外宇宙生命体の襲来は地球規模のものだろうが、物語自体はピーターの生活圏から一歩も出ないために、大変こじんまりとしたものになっており、スケールは小さい。要所要所に見せ場を用意しているもののご近所が爆破されるといった程度に終始する辺り、一見大作風に見えながら実はそうではないという点で、「スカイライン」を思い出させた。が、そうなるのも当然で、元々、お金のあまりかかる物語ではない。実は見せ場重視の映画ではなく、如何にもSFらしいネタを抱え込んだ、本格的な侵略SFであるというところが眼目。その設定ゆえに、「侵略する側とされる側の位置が逆転するひねり」は鮮やかで素晴らしい。むしろ映画化するために無理して戦闘描写を盛り込んだようにも思える。

映像によるミスディレクションがなかなか巧みなのも良い。例えば、カメラが(ピーターが)我が子二人を見つけて近づくと、そばに二人の親らしき男女が倒れている。が、ピーターの主観のはずなのに、どうしてそこにピーターとアリスらしき者が死体として転がっているのか?といった奇妙な描写も、「悪夢という体で見せられているので、」そういうものとして見てしまう。冷静になればおかしいはずなのに、なかなかに大胆だと思った。ピーターと娘二人が、「血の繋がった父と娘に見えないというところも」、設定にうまく取り込めている。

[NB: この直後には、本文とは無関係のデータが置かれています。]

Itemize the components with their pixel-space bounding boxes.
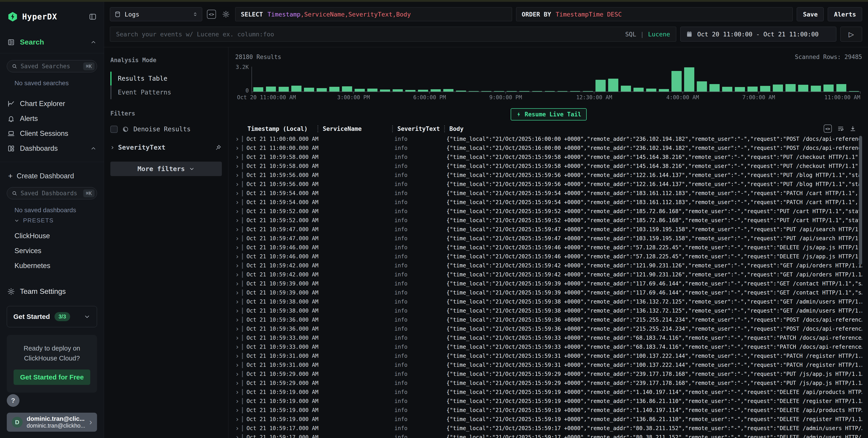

当初はジェームズ・マカヴォイがピーター役に予定されていたらしいのだが、マイケル・ペーニャに変更されたことで、よりSFとしての面白さが鮮明になったと言えるかもしれない。「ずっと子どものままの子どもたち、それを平然と受け入れて(気付かないまま?)暮らす大人や社会。その生活が既に50年以上続いているという、時間を超越する世界の物語であること。支配する側、虐げられる側といったSF的設定の背後には、現実の人種や社会格差による差別が意識されているところにも」目配せが効いており、正しいSF映画という感じである。

これを見て思ったのは、こういうひっくり返し方をするときは、「実はこうでした」だけではダメだということ。その先に「何故なら」が無ければならない。つまらない映画は「何故なら」の理屈が無いケースが多いのではないか。「実は夢でした」という夢オチはがっかりさせられるが、「何故夢だったか」というところまで描くと理屈が生まれ、物語の枠が明確になるということだろう。